When we were at Scruff's, Keene and I were standing at the bar talking to two girls who were obviously hammered. They seemed to think Keene was quite charming. I, on the other hand, could just as well have been the guy who killed their family dog. After I ordered up a round, I noticed one of them was looking a little ill. She had her head in her lap, and was rocking back and fourth. I felt concerned enough to ask her if she was alright. Instead of an audible response I've become familiar with over the years, all she could muster was a resounding middle finger right in my face. I was'nt trying to hit on her, I did'nt touch her, and I certainly had no sadistic motives in mind. So what's the damn deal? All I was trying to do was help her drunk ass avoid the embarrassing public vomit.

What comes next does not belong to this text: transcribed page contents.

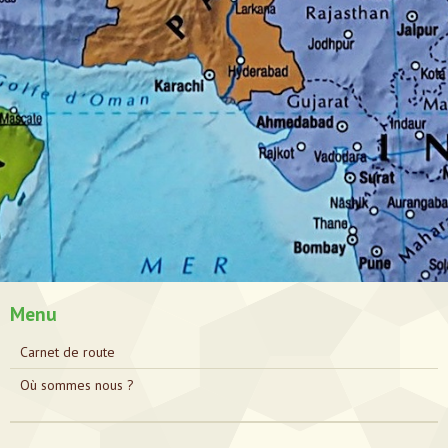
Menu
Carnet de route
Où sommes nous ?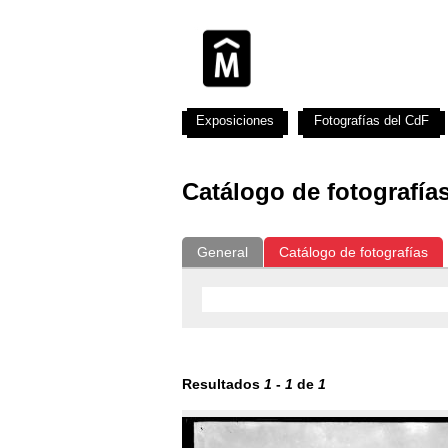
Exposiciones
Fotografías del CdF
Catálogo de fotografía
General
Catálogo de fotografías
Resultados
1
-
1
de
1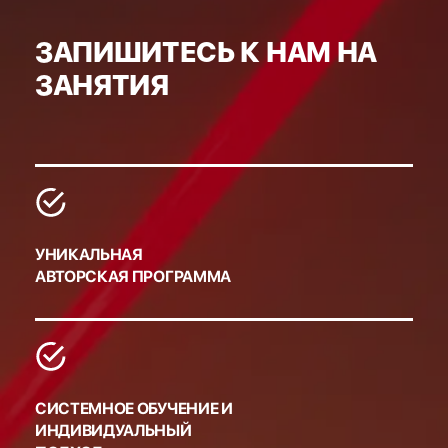
ЗАПИШИТЕСЬ К НАМ НА
ЗАНЯТИЯ
УНИКАЛЬНАЯ
АВТОРСКАЯ ПРОГРАММА
СИСТЕМНОЕ ОБУЧЕНИЕ И
ИНДИВИДУАЛЬНЫЙ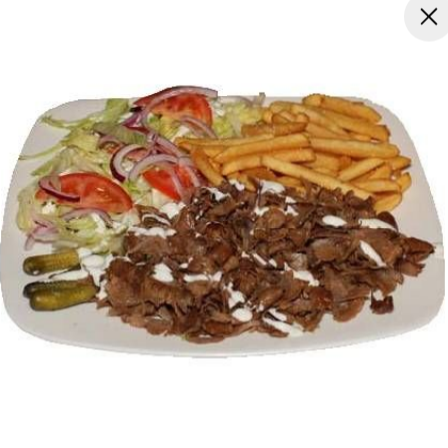
esto, sprød
anost,
ater,
mpignon,
mpignon,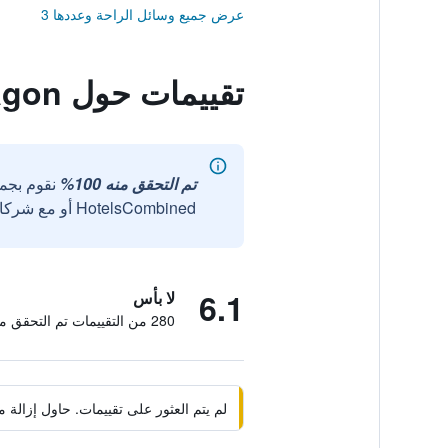
عرض جميع وسائل الراحة وعددها 3
تقييمات حول Montearagon
تم التحقق منه 100%
نقوم بجم
HotelsCombined أو مع شركائنا الخارجيين الموثوقين.
6.1
لا بأس
280 من التقييمات تم التحقق منها
لم يتم العثور على تقييمات. حاول إزال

nice shiny shirt you pole-smoking skank

This is'nt the first time this has happened. Refer to "Shirtless Dub and the Wrongful Bitch-Slap." She was more than ready to slap the shit out of me. But when it came to light Wardlaw was the ass-grabber, she skipped her happy ass over there and gave him a Sonny's quality booty rub down. What the hell? I wear cool clothes, I watch "I Love the 80's," I own 3 seasons of "Curb Your Enthuiasm," my hygine is ok, my goatee is kickass. So why do drunk chicks hate me? I guess it's kind of like the same reason people don't like thunder. It won't do anything to you, unlike lightning, but it's pretty loud and will rattle your windows at night and wake you up. A trait I share.

I think from now on I'll just be a bastard. I will grab asses. I will hit on them. They can throw up in their hair all they like with their thong hanging out. And who will be there with a camera phone? Me bitch. ME!